Fortunately, when you're facing mobs of regular predators, they're mobs-i.e. huge groups. A guy with a machine-gun against a bear is shooting fish in a barrel, a guy with a machine-gun against 50 bears might find things a little more challenging. More importantly, the player characters are rare-they're full up biomodi. The vast majority of people in Biomodus are 'muns,' who are much, much weaker than everything else on the planet and would find that poking shit with spears is suboptimal because that way is hugely risky. And your average enemy isn't wildlife. It's shit like SkyNET's military-grade death robots, hordes of hiveminded super-fast plague cyberzombies, and weirdo biohorror superpredators like human-intelligent dragons or quantum tunneling parasitic wasps.

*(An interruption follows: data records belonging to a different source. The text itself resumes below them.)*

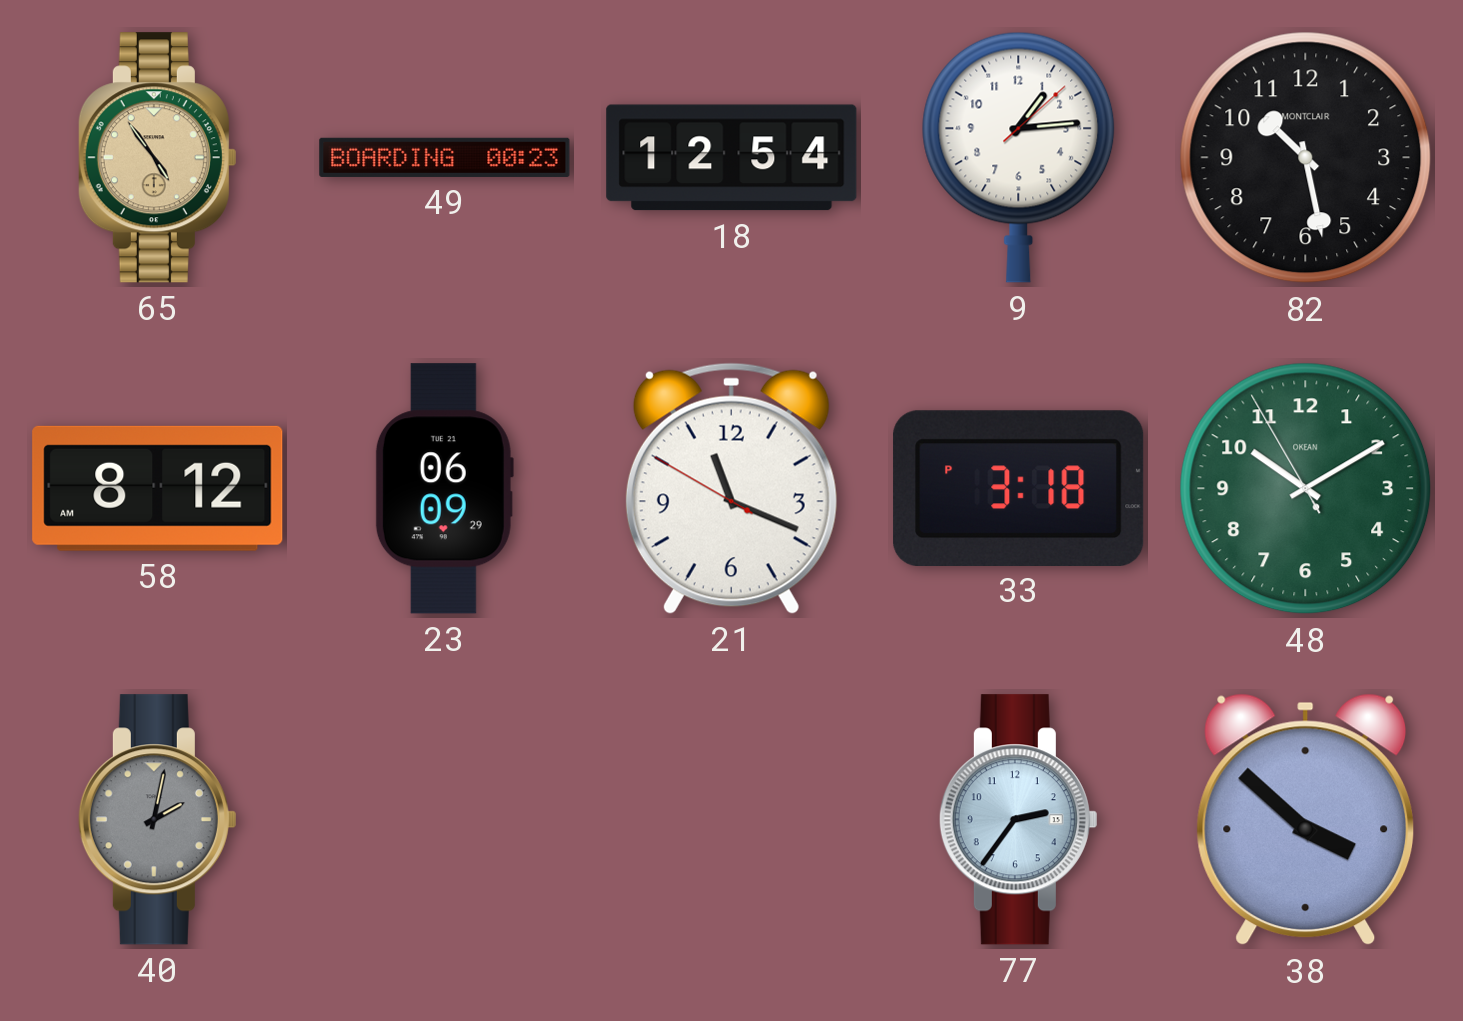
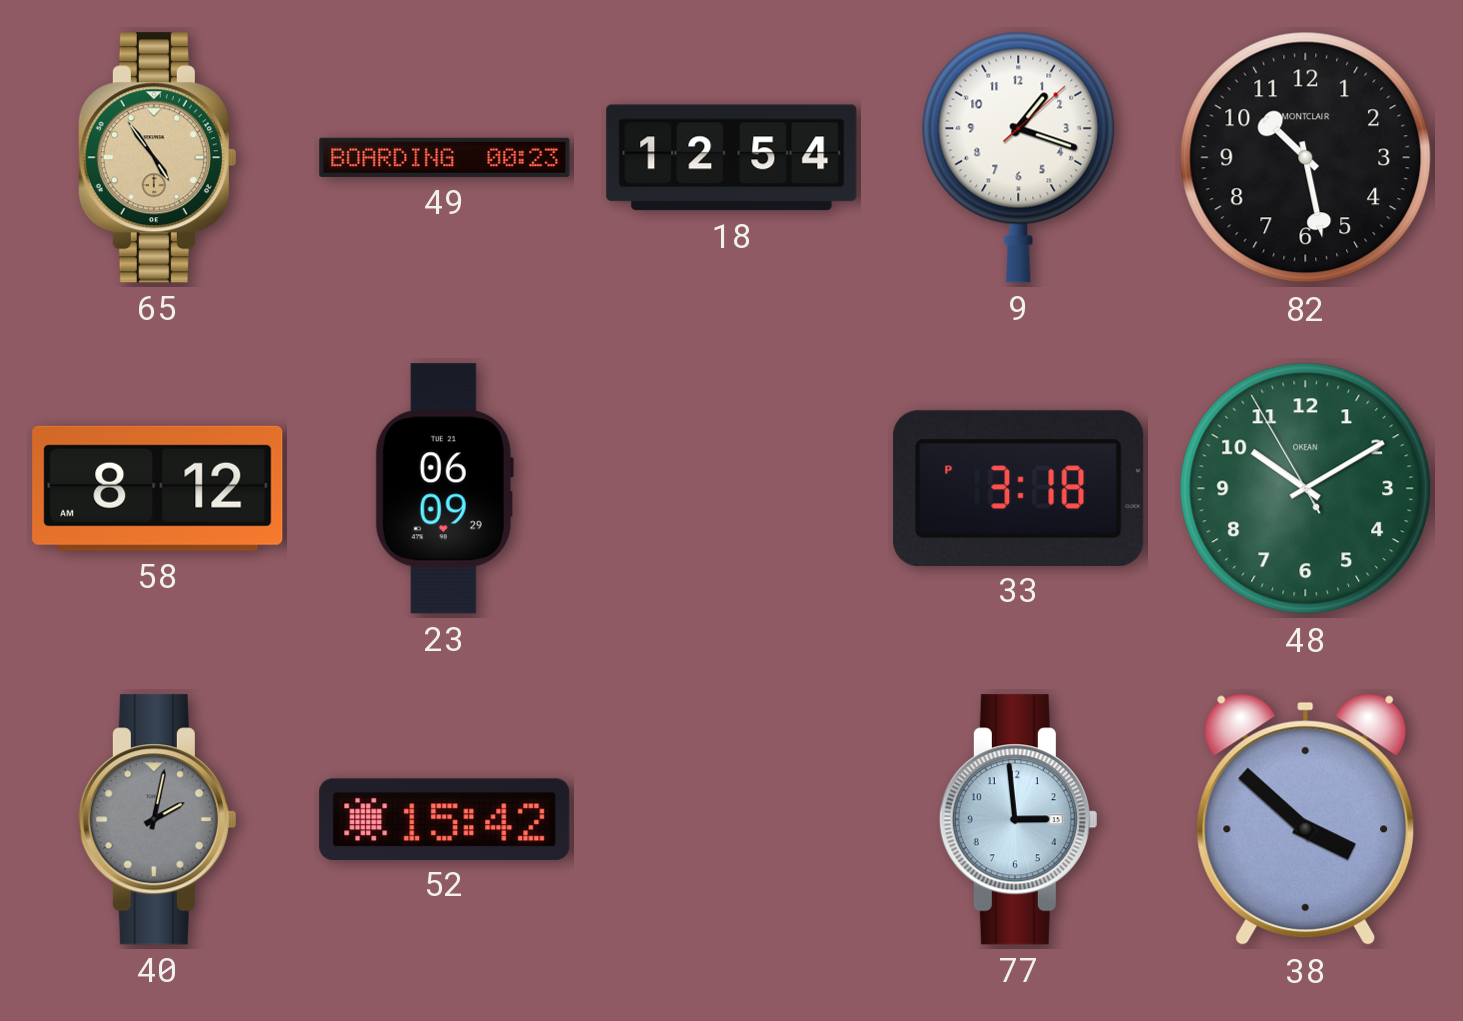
9: 1:14 -> 1:18
21: 11:18 -> none
52: none -> 15:42
77: 2:36 -> 2:59
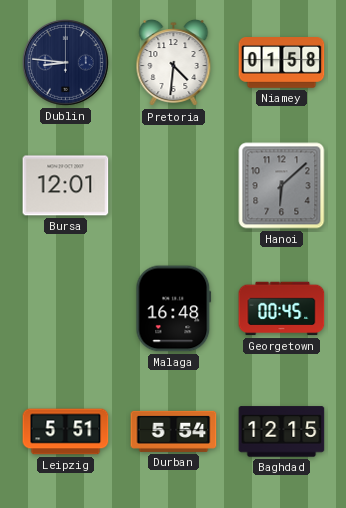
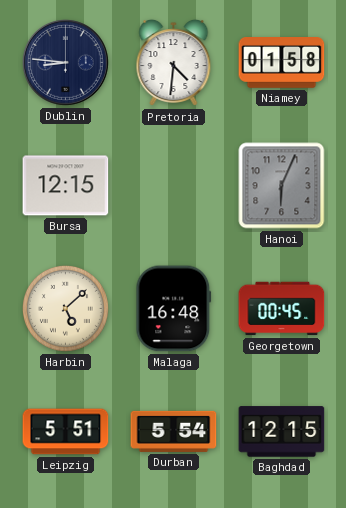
Bursa: 12:01 -> 12:15
Hanoi: 6:08 -> 6:04
Harbin: none -> 5:08
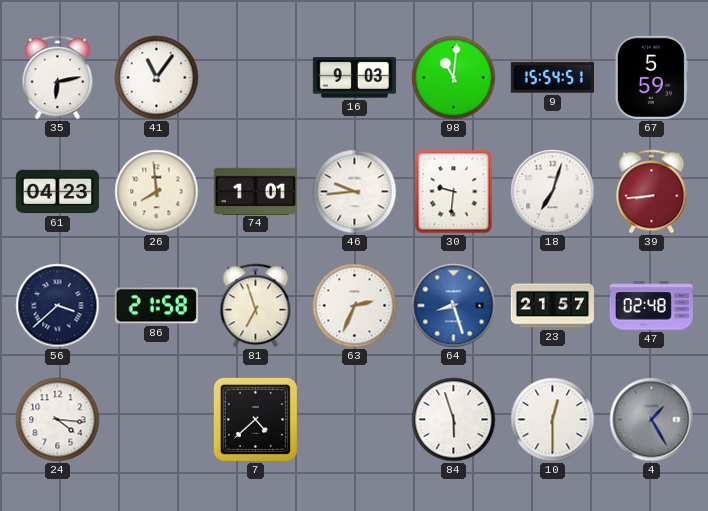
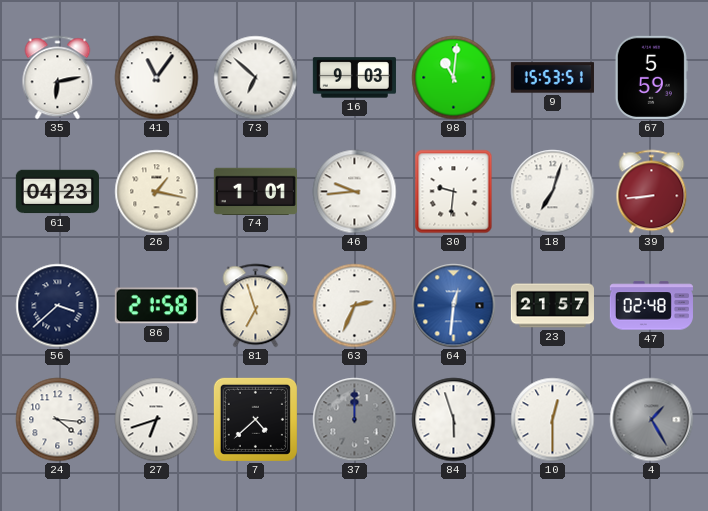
73: none -> 6:52
9: 15:54 -> 15:53
26: 7:59 -> 1:17
64: 8:27 -> 12:31
27: none -> 6:42
37: none -> 12:00
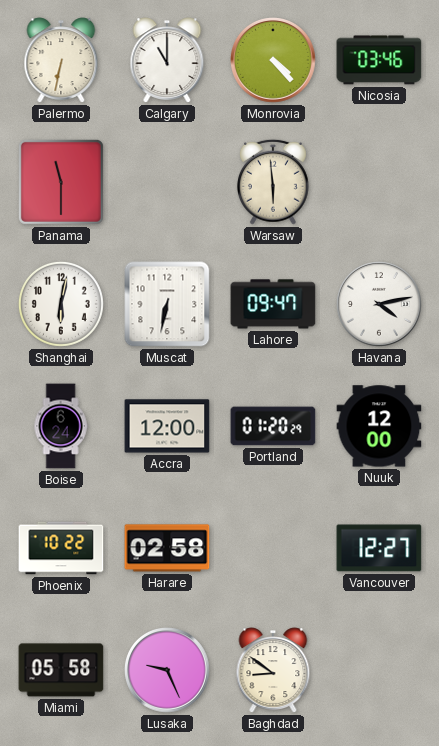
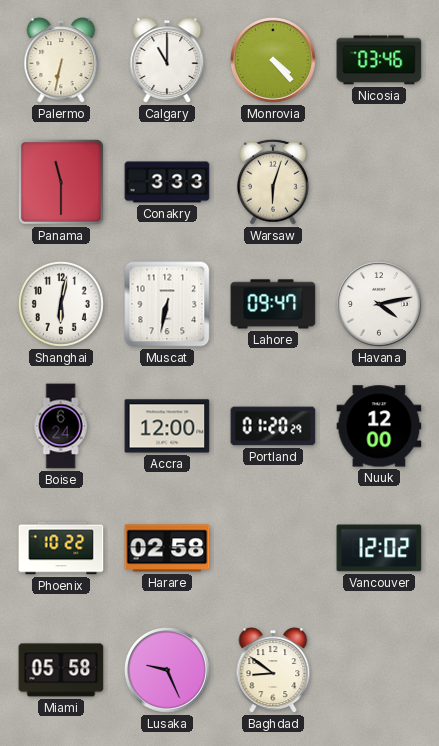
Conakry: none -> 3:33
Warsaw: 5:59 -> 6:03
Vancouver: 12:27 -> 12:02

Biomodi shouldn't be challenged by the vast majority of wildlife in the wastes, because it's not intended to be a shitfarmer survival RPG. You're a Tenno facing grineer, you should win most one-on-one battles.
 
Anyone else having issues with the playtest document. Mine seems ro be missing the top and bottom few lines of text on each page, which renders it unreadable.
 
Man, puberty is hardcore in this world.

Someone punched your teeth out? Now you just ate your old jaw with your new mettalic fangs

Also, armoured wombs.
 
Why do you want a 'no guns' houserule?
Because if you use your newfound power as a superhuman cyborg death machine to carry bigger guns you are officially the most boring lameo on the planet.

If you aren't slicing Giger-bears in half to reach into their ruined bodies and rip out their cyberspines to absorb on the spot for a quick Gatorade boost then you better run when the sun comes up motherfucker 'cause your life's on the line.
 
Because if you use your newfound power as a superhuman cyborg death machine to carry bigger guns you are officially the most boring lameo on the planet.

If you aren't slicing Giger-bears in half to reach into their ruined bodies and rip out their cyberspines to absorb on the spot for a quick Gatorade boost then you better run when the sun comes up motherfucker 'cause your life's on the line.